ToniE · July 27, 2024, 4:05pm

Looking good, working with planet file and applying positive and negative filters.

Updating planet file based on hourly diffs takes 40 minute, size: 85091323757 bytes
Applying positive filers takes 24 minutes, size then 8387796691 bytes ~10% of planet file
Applying negative filters takes 4:30 minutes, size then 7735181985 bytes - there is not much improvement but we can play around by adding more negative filters

But 40 minutes + ~30 minutes for filtering isn’t something we can start every hour, maybe every second hour - I don’t see a problem here. “The night is long”. Whether the analysed data’s timestamp is 1PM, 2PM, … 4PM local time - I don’t mind.

ToniE · July 30, 2024, 7:41am

Still looking good and some things seem to improve.

Question to the osmium and pyosmium-up-to-date experts @lonvia and @Jochen_Topf

Observations:

updating planet file takes 40 - 70 minutes (depending on competition on server, high disk load)
applying filters is in the range of the values mentions above, but can also be more

But what I noticed by chance/accident:

I can update an extract derived from filtered planet file (e.g. europe.osm.pbf) with pyosmium.up-to-date europe.osm.pbf with INFO: Using replication service at https://planet.osm.org/replication/hour/ and this one grows only marginally.
- 2 hours after planet update: size for filtered europe 4168749729 → 4175578013

I assume, when applying a planet update on a filtered extract:

handling deleted objects is quite easy
handling modified objects is also quite easy
handling new objects will add them to the filtered extract as is (i.e. w/o filters)

Would it be sufficient to apply

planet updates on the filtered planet file and filter again?
planet updates on filtered extracts and filter again?
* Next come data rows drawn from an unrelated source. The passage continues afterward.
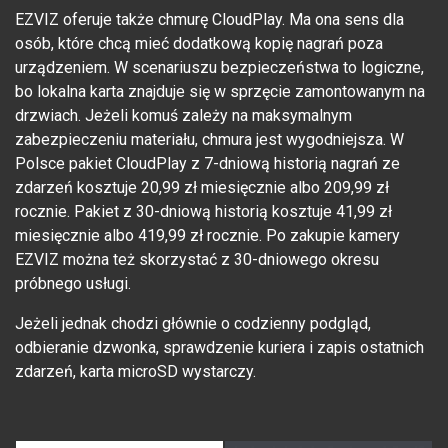
EZVIZ oferuje także chmurę CloudPlay. Ma ona sens dla
osób, które chcą mieć dodatkową kopię nagrań poza
urządzeniem. W scenariuszu bezpieczeństwa to logiczne,
bo lokalna karta znajduje się w sprzęcie zamontowanym na
drzwiach. Jeżeli komuś zależy na maksymalnym
zabezpieczeniu materiału, chmura jest wygodniejsza. W
Polsce pakiet CloudPlay z 7-dniową historią nagrań ze
zdarzeń kosztuje 20,99 zł miesięcznie albo 209,99 zł
rocznie. Pakiet z 30-dniową historią kosztuje 41,99 zł
miesięcznie albo 419,99 zł rocznie. Po zakupie kamery
EZVIZ można też skorzystać z 30-dniowego okresu
próbnego usługi.
Jeżeli jednak chodzi głównie o codzienny podgląd,
odbieranie dzwonka, sprawdzenie kuriera i zapis ostatnich
zdarzeń, karta microSD wystarczy.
This would have a significant positive performance impact:

applying planet update + filter on 8GB filtered planet file rather than 80GB planet file + filter (disk speed seems to be the limit here)
applying extract update + filter whenever an analysis has to be started

It would also change my strategy on updates, filters, extracts, …
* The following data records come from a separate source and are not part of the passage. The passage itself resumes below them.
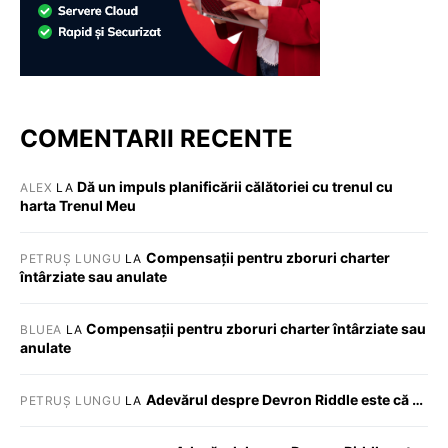
COMENTARII RECENTE
Dă un impuls planificării călătoriei cu trenul cu
ALEX
LA
harta Trenul Meu
Compensații pentru zboruri charter
PETRUȘ LUNGU
LA
întârziate sau anulate
Compensații pentru zboruri charter întârziate sau
BLUEA
LA
anulate
Adevărul despre Devron Riddle este că …
PETRUȘ LUNGU
LA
download a complete planet.osm.pbf once a week, whenever a new one is available
- download during lazy hours of PTNA: 1:15PM - 6:30PM CEST - between “Alaska” UTC-09 and “Australia” UTC+9:30
work with updates+filters on filtered planet file for the rest of the week

There’s also some more news on “Missing data …” for MPs outside the poly area (mainly platforms in train stations)

add those stations to the poly-file
- some initial configuration effort, but amount known beforehand and then mostly “done and dusted”

Edit: add links to logs
Planet update, filter and extract Africa and Europe
Start analysis for UTC+01
Start analysis for DE-NW-VRR

lonvia · July 30, 2024, 8:20am

The problem with updates on filtered planets are usually with dependent objects.
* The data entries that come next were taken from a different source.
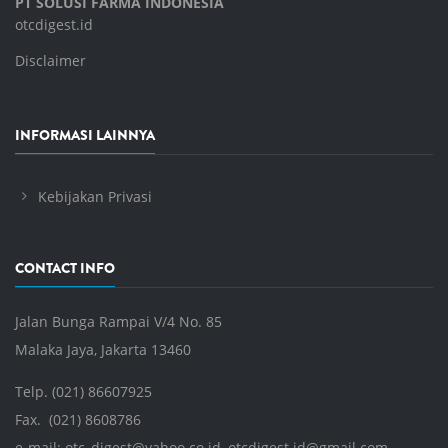
PT SOLUSI FARMA INDONESIA
otcdigest.id
Disclaimer
INFORMASI LAINNYA
Kebijakan Privasi
CONTACT INFO
Jalan Bunga Rampai V/4 No. 85
Malaka Jaya, Jakarta 13460
Telp. (021) 86607925
Fax. (021) 8608786
e-mail:
otc_digest@yahoo.co.id
,
otcdigest.id@gmail.com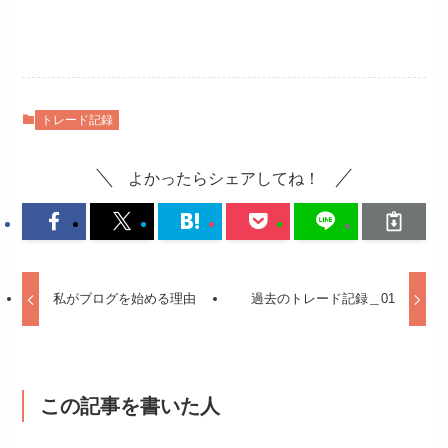
トレード記録
よかったらシェアしてね！
私がブログを始める理由
過去のトレード記録＿01
この記事を書いた人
Example: somebody adds an existing highway to a route relation. The modified route relation will show up in the diff. The highway will not be there because it has not changed. When you apply the diff to your filtered planet, some data is now missing.

You can mitigate the issue somewhat by making sure that all ways that could ever be in a route relation will be in your planet but there will be always corner cases because mappers will find and map the one use-case you haven’t considered.

There are similar problems when you need the geometries of ways. See my example in this issue.

ToniE · July 30, 2024, 8:26am

Thanks, understood. I haven’t considered these cases yet:

add existing node to way, relation
add existing way to relation
add existing relation to relation

A not so polite version from SW design: “You can’t make things fool-proof because fools are so ingenious!”